Top of MATERIAL TO PROCESS

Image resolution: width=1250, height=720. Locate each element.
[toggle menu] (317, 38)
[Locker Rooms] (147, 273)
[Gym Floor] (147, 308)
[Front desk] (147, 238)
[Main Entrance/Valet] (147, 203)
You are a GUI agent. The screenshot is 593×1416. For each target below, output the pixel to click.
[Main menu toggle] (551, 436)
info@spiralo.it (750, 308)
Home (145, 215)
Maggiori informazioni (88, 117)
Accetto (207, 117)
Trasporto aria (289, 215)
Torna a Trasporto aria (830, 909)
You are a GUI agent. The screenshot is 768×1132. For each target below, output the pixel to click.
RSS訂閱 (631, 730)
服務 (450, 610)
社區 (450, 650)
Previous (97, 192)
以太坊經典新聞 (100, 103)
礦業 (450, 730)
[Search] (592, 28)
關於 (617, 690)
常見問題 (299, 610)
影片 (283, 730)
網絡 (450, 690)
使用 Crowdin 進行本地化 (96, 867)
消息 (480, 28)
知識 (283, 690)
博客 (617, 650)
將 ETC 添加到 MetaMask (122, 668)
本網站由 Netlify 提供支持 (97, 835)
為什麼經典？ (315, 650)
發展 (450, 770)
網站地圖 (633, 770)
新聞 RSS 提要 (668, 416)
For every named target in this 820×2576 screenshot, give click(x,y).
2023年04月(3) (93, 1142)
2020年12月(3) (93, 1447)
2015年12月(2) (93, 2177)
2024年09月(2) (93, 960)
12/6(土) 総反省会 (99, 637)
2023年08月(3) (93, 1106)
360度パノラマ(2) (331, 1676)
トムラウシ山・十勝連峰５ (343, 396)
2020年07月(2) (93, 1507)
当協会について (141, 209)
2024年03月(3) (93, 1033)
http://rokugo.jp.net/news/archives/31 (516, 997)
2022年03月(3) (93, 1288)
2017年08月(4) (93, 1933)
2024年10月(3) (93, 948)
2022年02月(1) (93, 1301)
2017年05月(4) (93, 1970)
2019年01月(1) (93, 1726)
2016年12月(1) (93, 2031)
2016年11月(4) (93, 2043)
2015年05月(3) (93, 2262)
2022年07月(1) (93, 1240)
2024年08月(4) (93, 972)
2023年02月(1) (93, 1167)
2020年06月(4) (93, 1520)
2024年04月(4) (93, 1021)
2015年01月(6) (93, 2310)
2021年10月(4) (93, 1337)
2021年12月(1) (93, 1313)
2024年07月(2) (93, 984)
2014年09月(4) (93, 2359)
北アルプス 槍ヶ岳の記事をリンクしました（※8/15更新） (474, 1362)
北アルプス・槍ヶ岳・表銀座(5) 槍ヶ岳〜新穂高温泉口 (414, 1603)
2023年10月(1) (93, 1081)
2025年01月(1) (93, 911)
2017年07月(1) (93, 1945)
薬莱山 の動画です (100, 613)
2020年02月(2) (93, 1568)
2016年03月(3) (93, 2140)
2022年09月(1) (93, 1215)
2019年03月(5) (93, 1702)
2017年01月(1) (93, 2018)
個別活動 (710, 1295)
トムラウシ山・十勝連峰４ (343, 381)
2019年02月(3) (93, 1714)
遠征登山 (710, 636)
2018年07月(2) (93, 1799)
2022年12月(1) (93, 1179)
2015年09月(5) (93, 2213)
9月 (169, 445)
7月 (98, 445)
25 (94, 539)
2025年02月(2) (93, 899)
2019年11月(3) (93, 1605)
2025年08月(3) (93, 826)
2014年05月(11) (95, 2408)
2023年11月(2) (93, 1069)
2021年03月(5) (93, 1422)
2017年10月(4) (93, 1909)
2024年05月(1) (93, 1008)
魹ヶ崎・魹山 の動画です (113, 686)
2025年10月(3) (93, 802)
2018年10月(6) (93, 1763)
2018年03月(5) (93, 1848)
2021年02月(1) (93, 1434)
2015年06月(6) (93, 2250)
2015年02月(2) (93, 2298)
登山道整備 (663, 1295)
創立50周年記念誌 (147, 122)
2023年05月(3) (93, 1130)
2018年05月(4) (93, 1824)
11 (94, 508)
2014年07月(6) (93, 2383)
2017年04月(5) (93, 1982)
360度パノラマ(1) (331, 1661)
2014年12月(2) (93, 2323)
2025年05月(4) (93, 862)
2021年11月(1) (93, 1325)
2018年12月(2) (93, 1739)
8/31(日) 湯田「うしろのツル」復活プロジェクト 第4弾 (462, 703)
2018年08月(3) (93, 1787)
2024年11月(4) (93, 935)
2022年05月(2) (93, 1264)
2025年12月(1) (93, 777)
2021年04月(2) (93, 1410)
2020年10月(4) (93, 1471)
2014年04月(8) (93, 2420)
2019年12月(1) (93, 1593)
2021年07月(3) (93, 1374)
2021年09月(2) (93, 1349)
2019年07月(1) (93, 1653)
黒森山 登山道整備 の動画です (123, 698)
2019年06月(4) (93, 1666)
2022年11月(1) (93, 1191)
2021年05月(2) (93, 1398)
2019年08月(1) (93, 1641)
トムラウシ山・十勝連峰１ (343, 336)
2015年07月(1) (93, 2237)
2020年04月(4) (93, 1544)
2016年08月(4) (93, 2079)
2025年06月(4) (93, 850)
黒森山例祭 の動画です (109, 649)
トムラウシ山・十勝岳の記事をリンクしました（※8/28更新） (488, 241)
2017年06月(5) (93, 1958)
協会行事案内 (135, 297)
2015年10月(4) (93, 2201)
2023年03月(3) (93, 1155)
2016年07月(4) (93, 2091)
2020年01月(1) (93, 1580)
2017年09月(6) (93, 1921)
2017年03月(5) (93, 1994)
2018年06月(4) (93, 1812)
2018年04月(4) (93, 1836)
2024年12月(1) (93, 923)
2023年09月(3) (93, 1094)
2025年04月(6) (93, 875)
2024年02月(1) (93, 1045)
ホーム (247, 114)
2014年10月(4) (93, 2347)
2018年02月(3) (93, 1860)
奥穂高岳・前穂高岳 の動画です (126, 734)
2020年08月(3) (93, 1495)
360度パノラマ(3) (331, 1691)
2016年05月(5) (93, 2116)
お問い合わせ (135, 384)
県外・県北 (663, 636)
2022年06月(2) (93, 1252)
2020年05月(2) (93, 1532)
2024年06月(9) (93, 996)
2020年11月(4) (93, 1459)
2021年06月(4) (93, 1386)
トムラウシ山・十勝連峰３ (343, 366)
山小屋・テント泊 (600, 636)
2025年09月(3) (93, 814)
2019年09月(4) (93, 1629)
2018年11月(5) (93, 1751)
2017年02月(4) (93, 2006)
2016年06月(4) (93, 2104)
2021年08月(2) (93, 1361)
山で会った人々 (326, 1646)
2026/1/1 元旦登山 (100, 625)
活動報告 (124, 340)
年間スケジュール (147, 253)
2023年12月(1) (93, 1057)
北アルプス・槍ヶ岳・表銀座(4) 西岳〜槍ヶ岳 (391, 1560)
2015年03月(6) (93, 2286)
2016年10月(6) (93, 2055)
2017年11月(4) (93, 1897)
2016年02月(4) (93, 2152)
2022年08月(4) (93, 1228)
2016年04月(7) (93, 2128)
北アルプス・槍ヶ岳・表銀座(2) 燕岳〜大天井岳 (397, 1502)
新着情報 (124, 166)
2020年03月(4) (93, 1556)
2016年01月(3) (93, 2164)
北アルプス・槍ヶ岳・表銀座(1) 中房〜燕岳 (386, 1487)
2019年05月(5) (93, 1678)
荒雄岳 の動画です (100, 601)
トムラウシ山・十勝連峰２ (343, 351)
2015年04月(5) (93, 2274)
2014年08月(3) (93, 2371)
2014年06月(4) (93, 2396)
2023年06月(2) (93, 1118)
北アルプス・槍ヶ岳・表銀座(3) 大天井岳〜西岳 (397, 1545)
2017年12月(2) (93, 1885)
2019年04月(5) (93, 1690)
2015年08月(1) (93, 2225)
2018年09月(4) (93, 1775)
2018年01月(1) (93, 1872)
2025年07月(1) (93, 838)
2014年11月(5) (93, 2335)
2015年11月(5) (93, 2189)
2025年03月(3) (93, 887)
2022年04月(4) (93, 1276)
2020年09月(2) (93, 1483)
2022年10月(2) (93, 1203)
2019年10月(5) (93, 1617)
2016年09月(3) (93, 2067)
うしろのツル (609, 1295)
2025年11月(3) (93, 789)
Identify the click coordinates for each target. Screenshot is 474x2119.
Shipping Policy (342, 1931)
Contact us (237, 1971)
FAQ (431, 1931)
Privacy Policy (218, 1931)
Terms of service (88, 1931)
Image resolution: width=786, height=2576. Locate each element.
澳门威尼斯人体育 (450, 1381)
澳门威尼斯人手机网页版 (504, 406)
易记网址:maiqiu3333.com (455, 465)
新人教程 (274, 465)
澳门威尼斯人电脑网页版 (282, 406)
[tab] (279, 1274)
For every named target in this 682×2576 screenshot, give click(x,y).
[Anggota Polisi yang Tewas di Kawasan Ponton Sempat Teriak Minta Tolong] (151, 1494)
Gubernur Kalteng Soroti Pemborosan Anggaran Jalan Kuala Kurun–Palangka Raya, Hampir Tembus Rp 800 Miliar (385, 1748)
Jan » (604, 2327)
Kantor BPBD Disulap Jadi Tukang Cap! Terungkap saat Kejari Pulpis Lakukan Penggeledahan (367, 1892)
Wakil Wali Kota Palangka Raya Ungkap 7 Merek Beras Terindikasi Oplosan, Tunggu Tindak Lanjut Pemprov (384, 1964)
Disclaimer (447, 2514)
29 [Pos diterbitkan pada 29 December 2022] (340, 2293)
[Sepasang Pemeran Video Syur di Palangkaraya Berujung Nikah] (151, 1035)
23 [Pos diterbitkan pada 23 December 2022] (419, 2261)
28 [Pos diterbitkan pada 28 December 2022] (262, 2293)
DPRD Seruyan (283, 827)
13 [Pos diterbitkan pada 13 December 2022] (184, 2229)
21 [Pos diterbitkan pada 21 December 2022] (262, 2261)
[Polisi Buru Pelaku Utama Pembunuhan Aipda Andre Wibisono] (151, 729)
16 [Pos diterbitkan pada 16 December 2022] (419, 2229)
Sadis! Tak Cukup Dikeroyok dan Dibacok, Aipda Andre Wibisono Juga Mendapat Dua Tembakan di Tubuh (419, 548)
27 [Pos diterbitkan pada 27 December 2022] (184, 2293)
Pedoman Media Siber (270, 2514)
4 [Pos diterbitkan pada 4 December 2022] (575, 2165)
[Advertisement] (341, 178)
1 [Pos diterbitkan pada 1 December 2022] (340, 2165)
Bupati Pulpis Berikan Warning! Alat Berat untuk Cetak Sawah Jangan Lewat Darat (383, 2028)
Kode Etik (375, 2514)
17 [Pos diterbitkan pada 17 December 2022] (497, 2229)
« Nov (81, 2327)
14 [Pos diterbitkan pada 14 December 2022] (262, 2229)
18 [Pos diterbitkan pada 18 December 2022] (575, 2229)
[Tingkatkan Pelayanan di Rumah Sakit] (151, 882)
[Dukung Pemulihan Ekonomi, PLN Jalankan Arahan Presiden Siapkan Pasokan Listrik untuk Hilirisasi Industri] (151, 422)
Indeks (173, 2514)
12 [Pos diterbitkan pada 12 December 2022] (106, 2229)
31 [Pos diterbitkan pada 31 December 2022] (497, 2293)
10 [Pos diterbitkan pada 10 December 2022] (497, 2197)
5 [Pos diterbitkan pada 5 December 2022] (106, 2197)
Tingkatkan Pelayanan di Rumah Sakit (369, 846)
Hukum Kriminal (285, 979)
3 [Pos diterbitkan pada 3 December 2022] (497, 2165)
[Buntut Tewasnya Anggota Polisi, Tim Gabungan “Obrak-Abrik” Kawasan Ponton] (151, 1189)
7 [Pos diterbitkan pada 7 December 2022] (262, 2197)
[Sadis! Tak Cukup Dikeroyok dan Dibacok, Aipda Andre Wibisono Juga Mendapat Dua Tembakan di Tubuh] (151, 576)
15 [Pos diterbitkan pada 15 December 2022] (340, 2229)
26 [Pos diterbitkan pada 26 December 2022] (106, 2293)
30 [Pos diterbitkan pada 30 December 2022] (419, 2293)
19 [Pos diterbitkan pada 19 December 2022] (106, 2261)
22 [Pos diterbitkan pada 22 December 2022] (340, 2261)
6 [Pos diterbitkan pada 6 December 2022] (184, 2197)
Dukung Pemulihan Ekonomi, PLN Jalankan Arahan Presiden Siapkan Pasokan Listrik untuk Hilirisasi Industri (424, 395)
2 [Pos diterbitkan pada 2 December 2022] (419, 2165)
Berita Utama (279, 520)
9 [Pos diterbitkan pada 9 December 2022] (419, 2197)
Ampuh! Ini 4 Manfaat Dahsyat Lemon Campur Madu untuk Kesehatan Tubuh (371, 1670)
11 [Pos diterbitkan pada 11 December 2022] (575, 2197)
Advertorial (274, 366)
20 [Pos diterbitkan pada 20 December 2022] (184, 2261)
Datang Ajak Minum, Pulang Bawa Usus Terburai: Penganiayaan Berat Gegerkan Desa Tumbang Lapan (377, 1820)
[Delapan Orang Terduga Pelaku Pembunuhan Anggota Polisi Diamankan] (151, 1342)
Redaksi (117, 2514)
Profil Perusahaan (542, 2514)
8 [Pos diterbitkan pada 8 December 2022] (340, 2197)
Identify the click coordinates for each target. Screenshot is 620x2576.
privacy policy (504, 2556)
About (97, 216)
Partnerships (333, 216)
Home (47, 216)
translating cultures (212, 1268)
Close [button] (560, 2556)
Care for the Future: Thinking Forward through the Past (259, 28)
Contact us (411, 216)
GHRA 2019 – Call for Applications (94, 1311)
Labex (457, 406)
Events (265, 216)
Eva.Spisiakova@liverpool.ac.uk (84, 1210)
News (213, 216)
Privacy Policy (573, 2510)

Bottom of MATERIAL TO PROCESS

[GOAL OF THE EXERCISE]
After locating the line with "2025年06月(4) (93, 850)" above, return that line and every later line through the one with "2015年04月(5) (93, 2274)", word for word and with nothing else.

[RESPONSE BOX]
2025年06月(4) (93, 850)
黒森山例祭 の動画です (109, 649)
トムラウシ山・十勝岳の記事をリンクしました（※8/28更新） (488, 241)
2017年06月(5) (93, 1958)
協会行事案内 (135, 297)
2015年10月(4) (93, 2201)
2023年03月(3) (93, 1155)
2016年07月(4) (93, 2091)
2020年01月(1) (93, 1580)
2017年09月(6) (93, 1921)
2017年03月(5) (93, 1994)
2018年06月(4) (93, 1812)
2018年04月(4) (93, 1836)
2024年12月(1) (93, 923)
2023年09月(3) (93, 1094)
2025年04月(6) (93, 875)
2024年02月(1) (93, 1045)
ホーム (247, 114)
2014年10月(4) (93, 2347)
2018年02月(3) (93, 1860)
奥穂高岳・前穂高岳 の動画です (126, 734)
2020年08月(3) (93, 1495)
360度パノラマ(3) (331, 1691)
2016年05月(5) (93, 2116)
お問い合わせ (135, 384)
県外・県北 (663, 636)
2022年06月(2) (93, 1252)
2020年05月(2) (93, 1532)
2024年06月(9) (93, 996)
2020年11月(4) (93, 1459)
2021年06月(4) (93, 1386)
トムラウシ山・十勝連峰３ (343, 366)
山小屋・テント泊 (600, 636)
2025年09月(3) (93, 814)
2019年09月(4) (93, 1629)
2018年11月(5) (93, 1751)
2017年02月(4) (93, 2006)
2016年06月(4) (93, 2104)
2021年08月(2) (93, 1361)
山で会った人々 (326, 1646)
2026/1/1 元旦登山 (100, 625)
活動報告 (124, 340)
年間スケジュール (147, 253)
2023年12月(1) (93, 1057)
北アルプス・槍ヶ岳・表銀座(4) 西岳〜槍ヶ岳 (391, 1560)
2015年03月(6) (93, 2286)
2016年10月(6) (93, 2055)
2017年11月(4) (93, 1897)
2016年02月(4) (93, 2152)
2022年08月(4) (93, 1228)
2016年04月(7) (93, 2128)
北アルプス・槍ヶ岳・表銀座(2) 燕岳〜大天井岳 (397, 1502)
新着情報 (124, 166)
2020年03月(4) (93, 1556)
2016年01月(3) (93, 2164)
北アルプス・槍ヶ岳・表銀座(1) 中房〜燕岳 (386, 1487)
2019年05月(5) (93, 1678)
荒雄岳 の動画です (100, 601)
トムラウシ山・十勝連峰２ (343, 351)
2015年04月(5) (93, 2274)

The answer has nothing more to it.